If you live in a big city, you can save a few cents per litre on gas by travelling to the boonies. But you also understand that it doesn’t make sense to burn $10 of fuel driving out of town so you can save $8 on a fill-up. Yet many investors seem to be making a similar error by trying to avoid foreign withholding taxes in their registered portfolios.
About a year ago, Justin Bender and I co-wrote a white paper that estimated the cost of foreign withholding taxes. There are far too many details to review here, but among the most important is that withholding taxes on dividends are lost if you hold a Canadian mutual fund or ETF of foreign stocks inside an RRSP or TFSA. If you hold the same fund in a non-registered account, however, you can recover the withholding taxes by claiming a credit on your tax return.
Sometimes I feel like we created a monster with this paper, because I have received many e-mails from readers who have misunderstood this information and made poor decisions as a result.
Here’s an example: Cyril wants to build a balanced portfolio that includes US and international equities, and he wants to use only Canadian-listed ETFs.
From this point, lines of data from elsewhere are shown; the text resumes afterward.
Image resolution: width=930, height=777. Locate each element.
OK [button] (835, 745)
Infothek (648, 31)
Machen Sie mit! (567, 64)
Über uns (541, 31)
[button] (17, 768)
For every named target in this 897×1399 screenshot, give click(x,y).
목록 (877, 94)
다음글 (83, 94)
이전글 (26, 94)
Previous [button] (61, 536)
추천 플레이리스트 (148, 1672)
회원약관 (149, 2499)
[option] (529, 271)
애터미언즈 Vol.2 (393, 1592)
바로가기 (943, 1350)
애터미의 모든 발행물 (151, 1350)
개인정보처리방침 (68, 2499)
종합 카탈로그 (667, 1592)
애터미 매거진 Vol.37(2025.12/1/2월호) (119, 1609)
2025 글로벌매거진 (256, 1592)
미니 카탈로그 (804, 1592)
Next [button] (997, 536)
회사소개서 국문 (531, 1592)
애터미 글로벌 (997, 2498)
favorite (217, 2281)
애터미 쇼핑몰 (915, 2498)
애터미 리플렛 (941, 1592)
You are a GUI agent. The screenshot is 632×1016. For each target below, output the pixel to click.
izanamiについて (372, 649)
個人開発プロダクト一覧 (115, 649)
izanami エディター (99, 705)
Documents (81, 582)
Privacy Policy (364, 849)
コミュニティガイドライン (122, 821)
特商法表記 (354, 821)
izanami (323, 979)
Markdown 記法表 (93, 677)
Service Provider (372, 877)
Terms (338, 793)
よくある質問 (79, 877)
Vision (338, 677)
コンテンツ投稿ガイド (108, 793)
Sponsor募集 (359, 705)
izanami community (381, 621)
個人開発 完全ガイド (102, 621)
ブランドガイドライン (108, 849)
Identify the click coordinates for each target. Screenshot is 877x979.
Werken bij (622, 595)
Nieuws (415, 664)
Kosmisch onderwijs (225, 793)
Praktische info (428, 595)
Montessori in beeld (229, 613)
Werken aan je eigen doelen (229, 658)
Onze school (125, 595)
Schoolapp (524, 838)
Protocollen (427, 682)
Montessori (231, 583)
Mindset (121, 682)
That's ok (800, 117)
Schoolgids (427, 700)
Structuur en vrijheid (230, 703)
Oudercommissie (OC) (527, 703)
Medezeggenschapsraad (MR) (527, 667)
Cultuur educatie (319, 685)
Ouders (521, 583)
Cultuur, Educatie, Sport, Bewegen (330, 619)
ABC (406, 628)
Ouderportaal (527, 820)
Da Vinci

Having read our white paper, Cyril knows that if he uses an ETF such as the Vanguard US Total Market (VUN) in an RRSP or TFSA, it will incur a 15% withholding tax on the dividends. So although he has plenty of contribution room in his tax-sheltered accounts, Cyril decides to hold his US equities in a non-registered account so he can recover that withholding tax.
That might sound wise, but it’s like driving a hundred miles out of your way to buy cheaper gas. Cyril’s decision would avoid a small withholding tax on dividends while opening himself up to Canadian income taxes on the fund’s total return.
Save a little, pay a lot
Let’s assume Cyril’s portfolio includes a $10,000 holding in VUN, and that the yield on the fund is 2%. The ETF would pay $200 annually in dividends, resulting in withholding taxes of $30. This would be lost in an RRSP or TFSA, but recoverable in a non-registered account. But you can’t stop there.
If Cyril holds the fund in a non-registered account, he will need to report the full $200 as foreign income and it will be taxed at his full marginal rate. Assuming an average income, his marginal rate is likely about 30%, or more than double the rate of US withholding tax. What’s more, any capital gains on the ETF will eventually be taxable—at half his marginal rate—when they are realized.
All of which is to say, in the vast majority of cases Cyril’s overall tax bill is going to be significantly lower if he holds his US equity fund in a tax-sheltered account. And that doesn’t even factor in the tax deduction Cyril would receive by making a contribution to his RRSP.
Counting the cost
You may have noticed something else in the comparison above. The total impact of foreign withholding tax on Cyril’s $10,000 holding was just $30. When investors hear “you’re subjected to a 15% tax” it can sound dramatic, but in dollar terms it may not be much at all. On a five-figure portfolio, foreign withholding taxes should not be a primary concern.
Consider another young investor, Lana, who has $36,500, enough to max out her TFSA. She’s decided to keep 50% of her portfolio in US and international equities, but she’s worried that foreign withholding taxes will erode her returns. If we assume international equities yield about 3% and the average withholding tax is 10%, it turns out the cost is also about $30 per $10,000 invested, the same as for US equities. So the total impact of foreign withholding taxes on Lana’s TFSA would be about $55 a year. That’s not negligible, but it’s probably a lower number than you expected. And it’s clearly not a reason for Lana to avoid getting global diversification.
So let’s be clear: most investors should take full advantage of tax-sheltered accounts before investing in non-registered accounts, period. While there are exceptions to this rule of thumb, none of them have anything to do with avoiding foreign withholding taxes.